The universe is a vast cosmic conspiracy ...

Product Recommendation: Spotify

Saturday, Oct 6th, 2012

I’m saying goodbye to CDs, ipods, radio stations and all other traditional forms of listening to music.

I once considered myself a Music Pessimist. That is, I rarely enjoyed music. Listening to the radio became an exercise in eye rolling because “I Will Wait” by “Mumford and Sons” played on the radio eight times a day. Every day. That and the same Maroon 5 songs, “Some Nights” by (not so) “Fun” and all those Pink songs about being a tough rocker chick who doesn’t care what the world thinks, even though the world has to listen to what she thinks nearly every day in the top billboard charts, a million times over. It’s nauseating.
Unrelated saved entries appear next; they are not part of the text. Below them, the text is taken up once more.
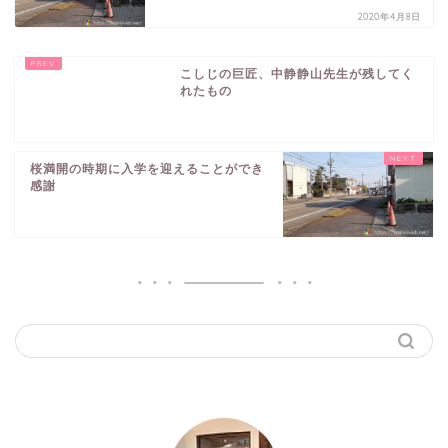
2020年4月8日
こしじの巨匠、中静静山先生が残してく
れたもの
桜満開の時期に入学を迎えることができ
感謝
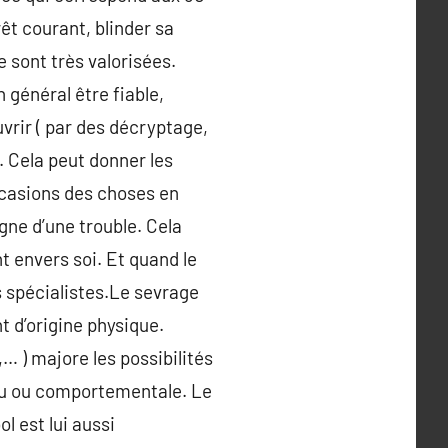
rêt courant, blinder sa
 sont très valorisées.
n général être fiable,
vrir ( par des décryptage,
. Cela peut donner les
ccasions des choses en
ne d’une trouble. Cela
t envers soi. Et quand le
 spécialistes.Le sevrage
t d’origine physique.
… ) majore les possibilités
écu ou comportementale. Le
l est lui aussi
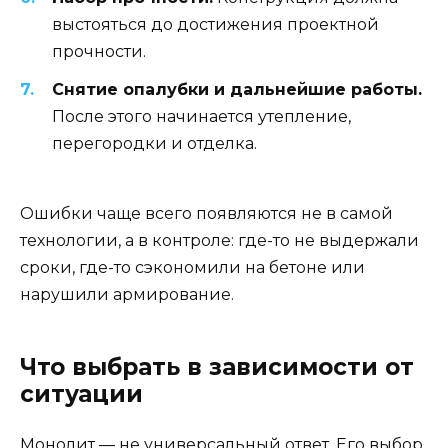
выстояться до достижения проектной
прочности.
Снятие опалубки и дальнейшие работы.
После этого начинается утепление,
перегородки и отделка.
Ошибки чаще всего появляются не в самой
технологии, а в контроле: где-то не выдержали
сроки, где-то сэкономили на бетоне или
нарушили армирование.
Что выбрать в зависимости от
ситуации
Монолит — не универсальный ответ. Его выбор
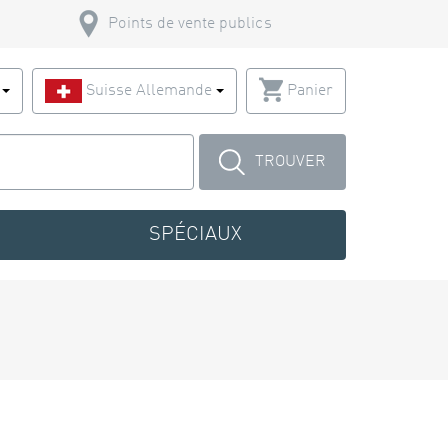
Points de vente publics
s
Suisse Allemande
Panier
TROUVER
SPÉCIAUX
The record companies pay the radio stations to repetitively play shit so they can sell 6 million copies of Adel. I know this because I used to be a radio junkie. I’d scour the web, hoping to find a station that genuinely played variety. Through internet streaming, I tuned into dozens of radio stations all over the country: Houston, Chicago, L.A, New York, you name it, even stations in the U.K. I hoped to find The One, a station without mind-numbing repetition. But guess what? I’ve found that every station follows the same template. You can’t get true variety. It’s remarkable. ‘The One’ doesn’t exist, not here in Virginia, not in New York, not anywhere. Because to play music, the radio stations need to cater to the record companies, i.e. the people that actually own the music. And the record companies make money by selling 6 million copies of Adel every year. The best way to advertise Adel is to spam her singles on their network of puppet radio stations fifty times a day. So live DJs don’t even pick the songs anymore. Basically, it’s a fucking conspiracy.

And the only alternative to radio, really, is my ipod. But with that comes its own slew of chores: downloading the music (cha-ching), importing the music into itunes, pruning and organizing the library, transferring music to the ipod, backing up the itunes library, etc, etc. Then when my hard drive fails (usually about three times a year), I’d have to repeat the process all over again. I just don’t have time for that.
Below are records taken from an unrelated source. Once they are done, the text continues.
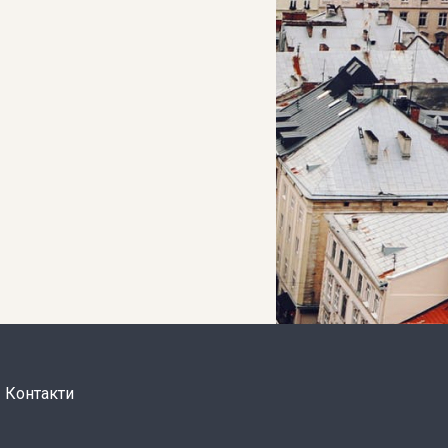
Контакти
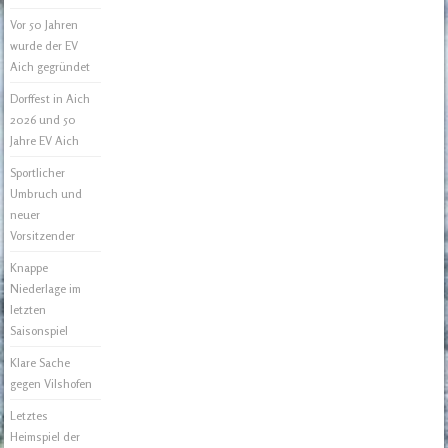
Vor 50 Jahren
wurde der EV
Aich gegründet
Dorffest in Aich
2026 und 50
Jahre EV Aich
Sportlicher
Umbruch und
neuer
Vorsitzender
Knappe
Niederlage im
letzten
Saisonspiel
Klare Sache
gegen Vilshofen
Letztes
Heimspiel der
So I became a Music Pessimist.

The solution

I’ve concluded that ownership of thousands of songs in any format, digital or not, is completely impractical. That’s why I’ve decided to stream all of my music through a free service called “Spotify.” There’s no ownership involved, which removes a lot of the impracticalities. But although I don’t actually own the songs, the playlists and library that I create in my Spotify account will literally be saved forever. No need to back them up because I never downloaded the songs, it’s all streamed. In a way that provides something more permanent, more possessive than actual ownership. My library and playlists last forever, and I will always have access to them so long as I have access to the internet. But if I buy the CD, the odds are quite high that it will be scratched up and unusable within a year. Why pay for something you can’t keep when you can get it free and actually keep it? That’s my logic in now using Spotify for all my music needs. From my home computer, I can get the entire collected works of Bob Dylan instantly, on a whim, at the click of a button. And when I boot up my work computer: Bam, it’s all there. No file transfers. No downloading, all I need to do is sign into my spotify account using whatever (phone, computer, music player) from wherever.

Spotify gives me the ability to search for any song, any artist and instantly have access to titles… The quality of the music is better than radio and I can create my own radio stations based on preference within Spotify, sort of like Pandora sans the constant ads. And unlike Pandora, I can skip songs and play them as many times as I’d like. So it’s sort of a dream come true for me. Spotify. Try it out. In the digital age, the world needs a smarter way of listening to music.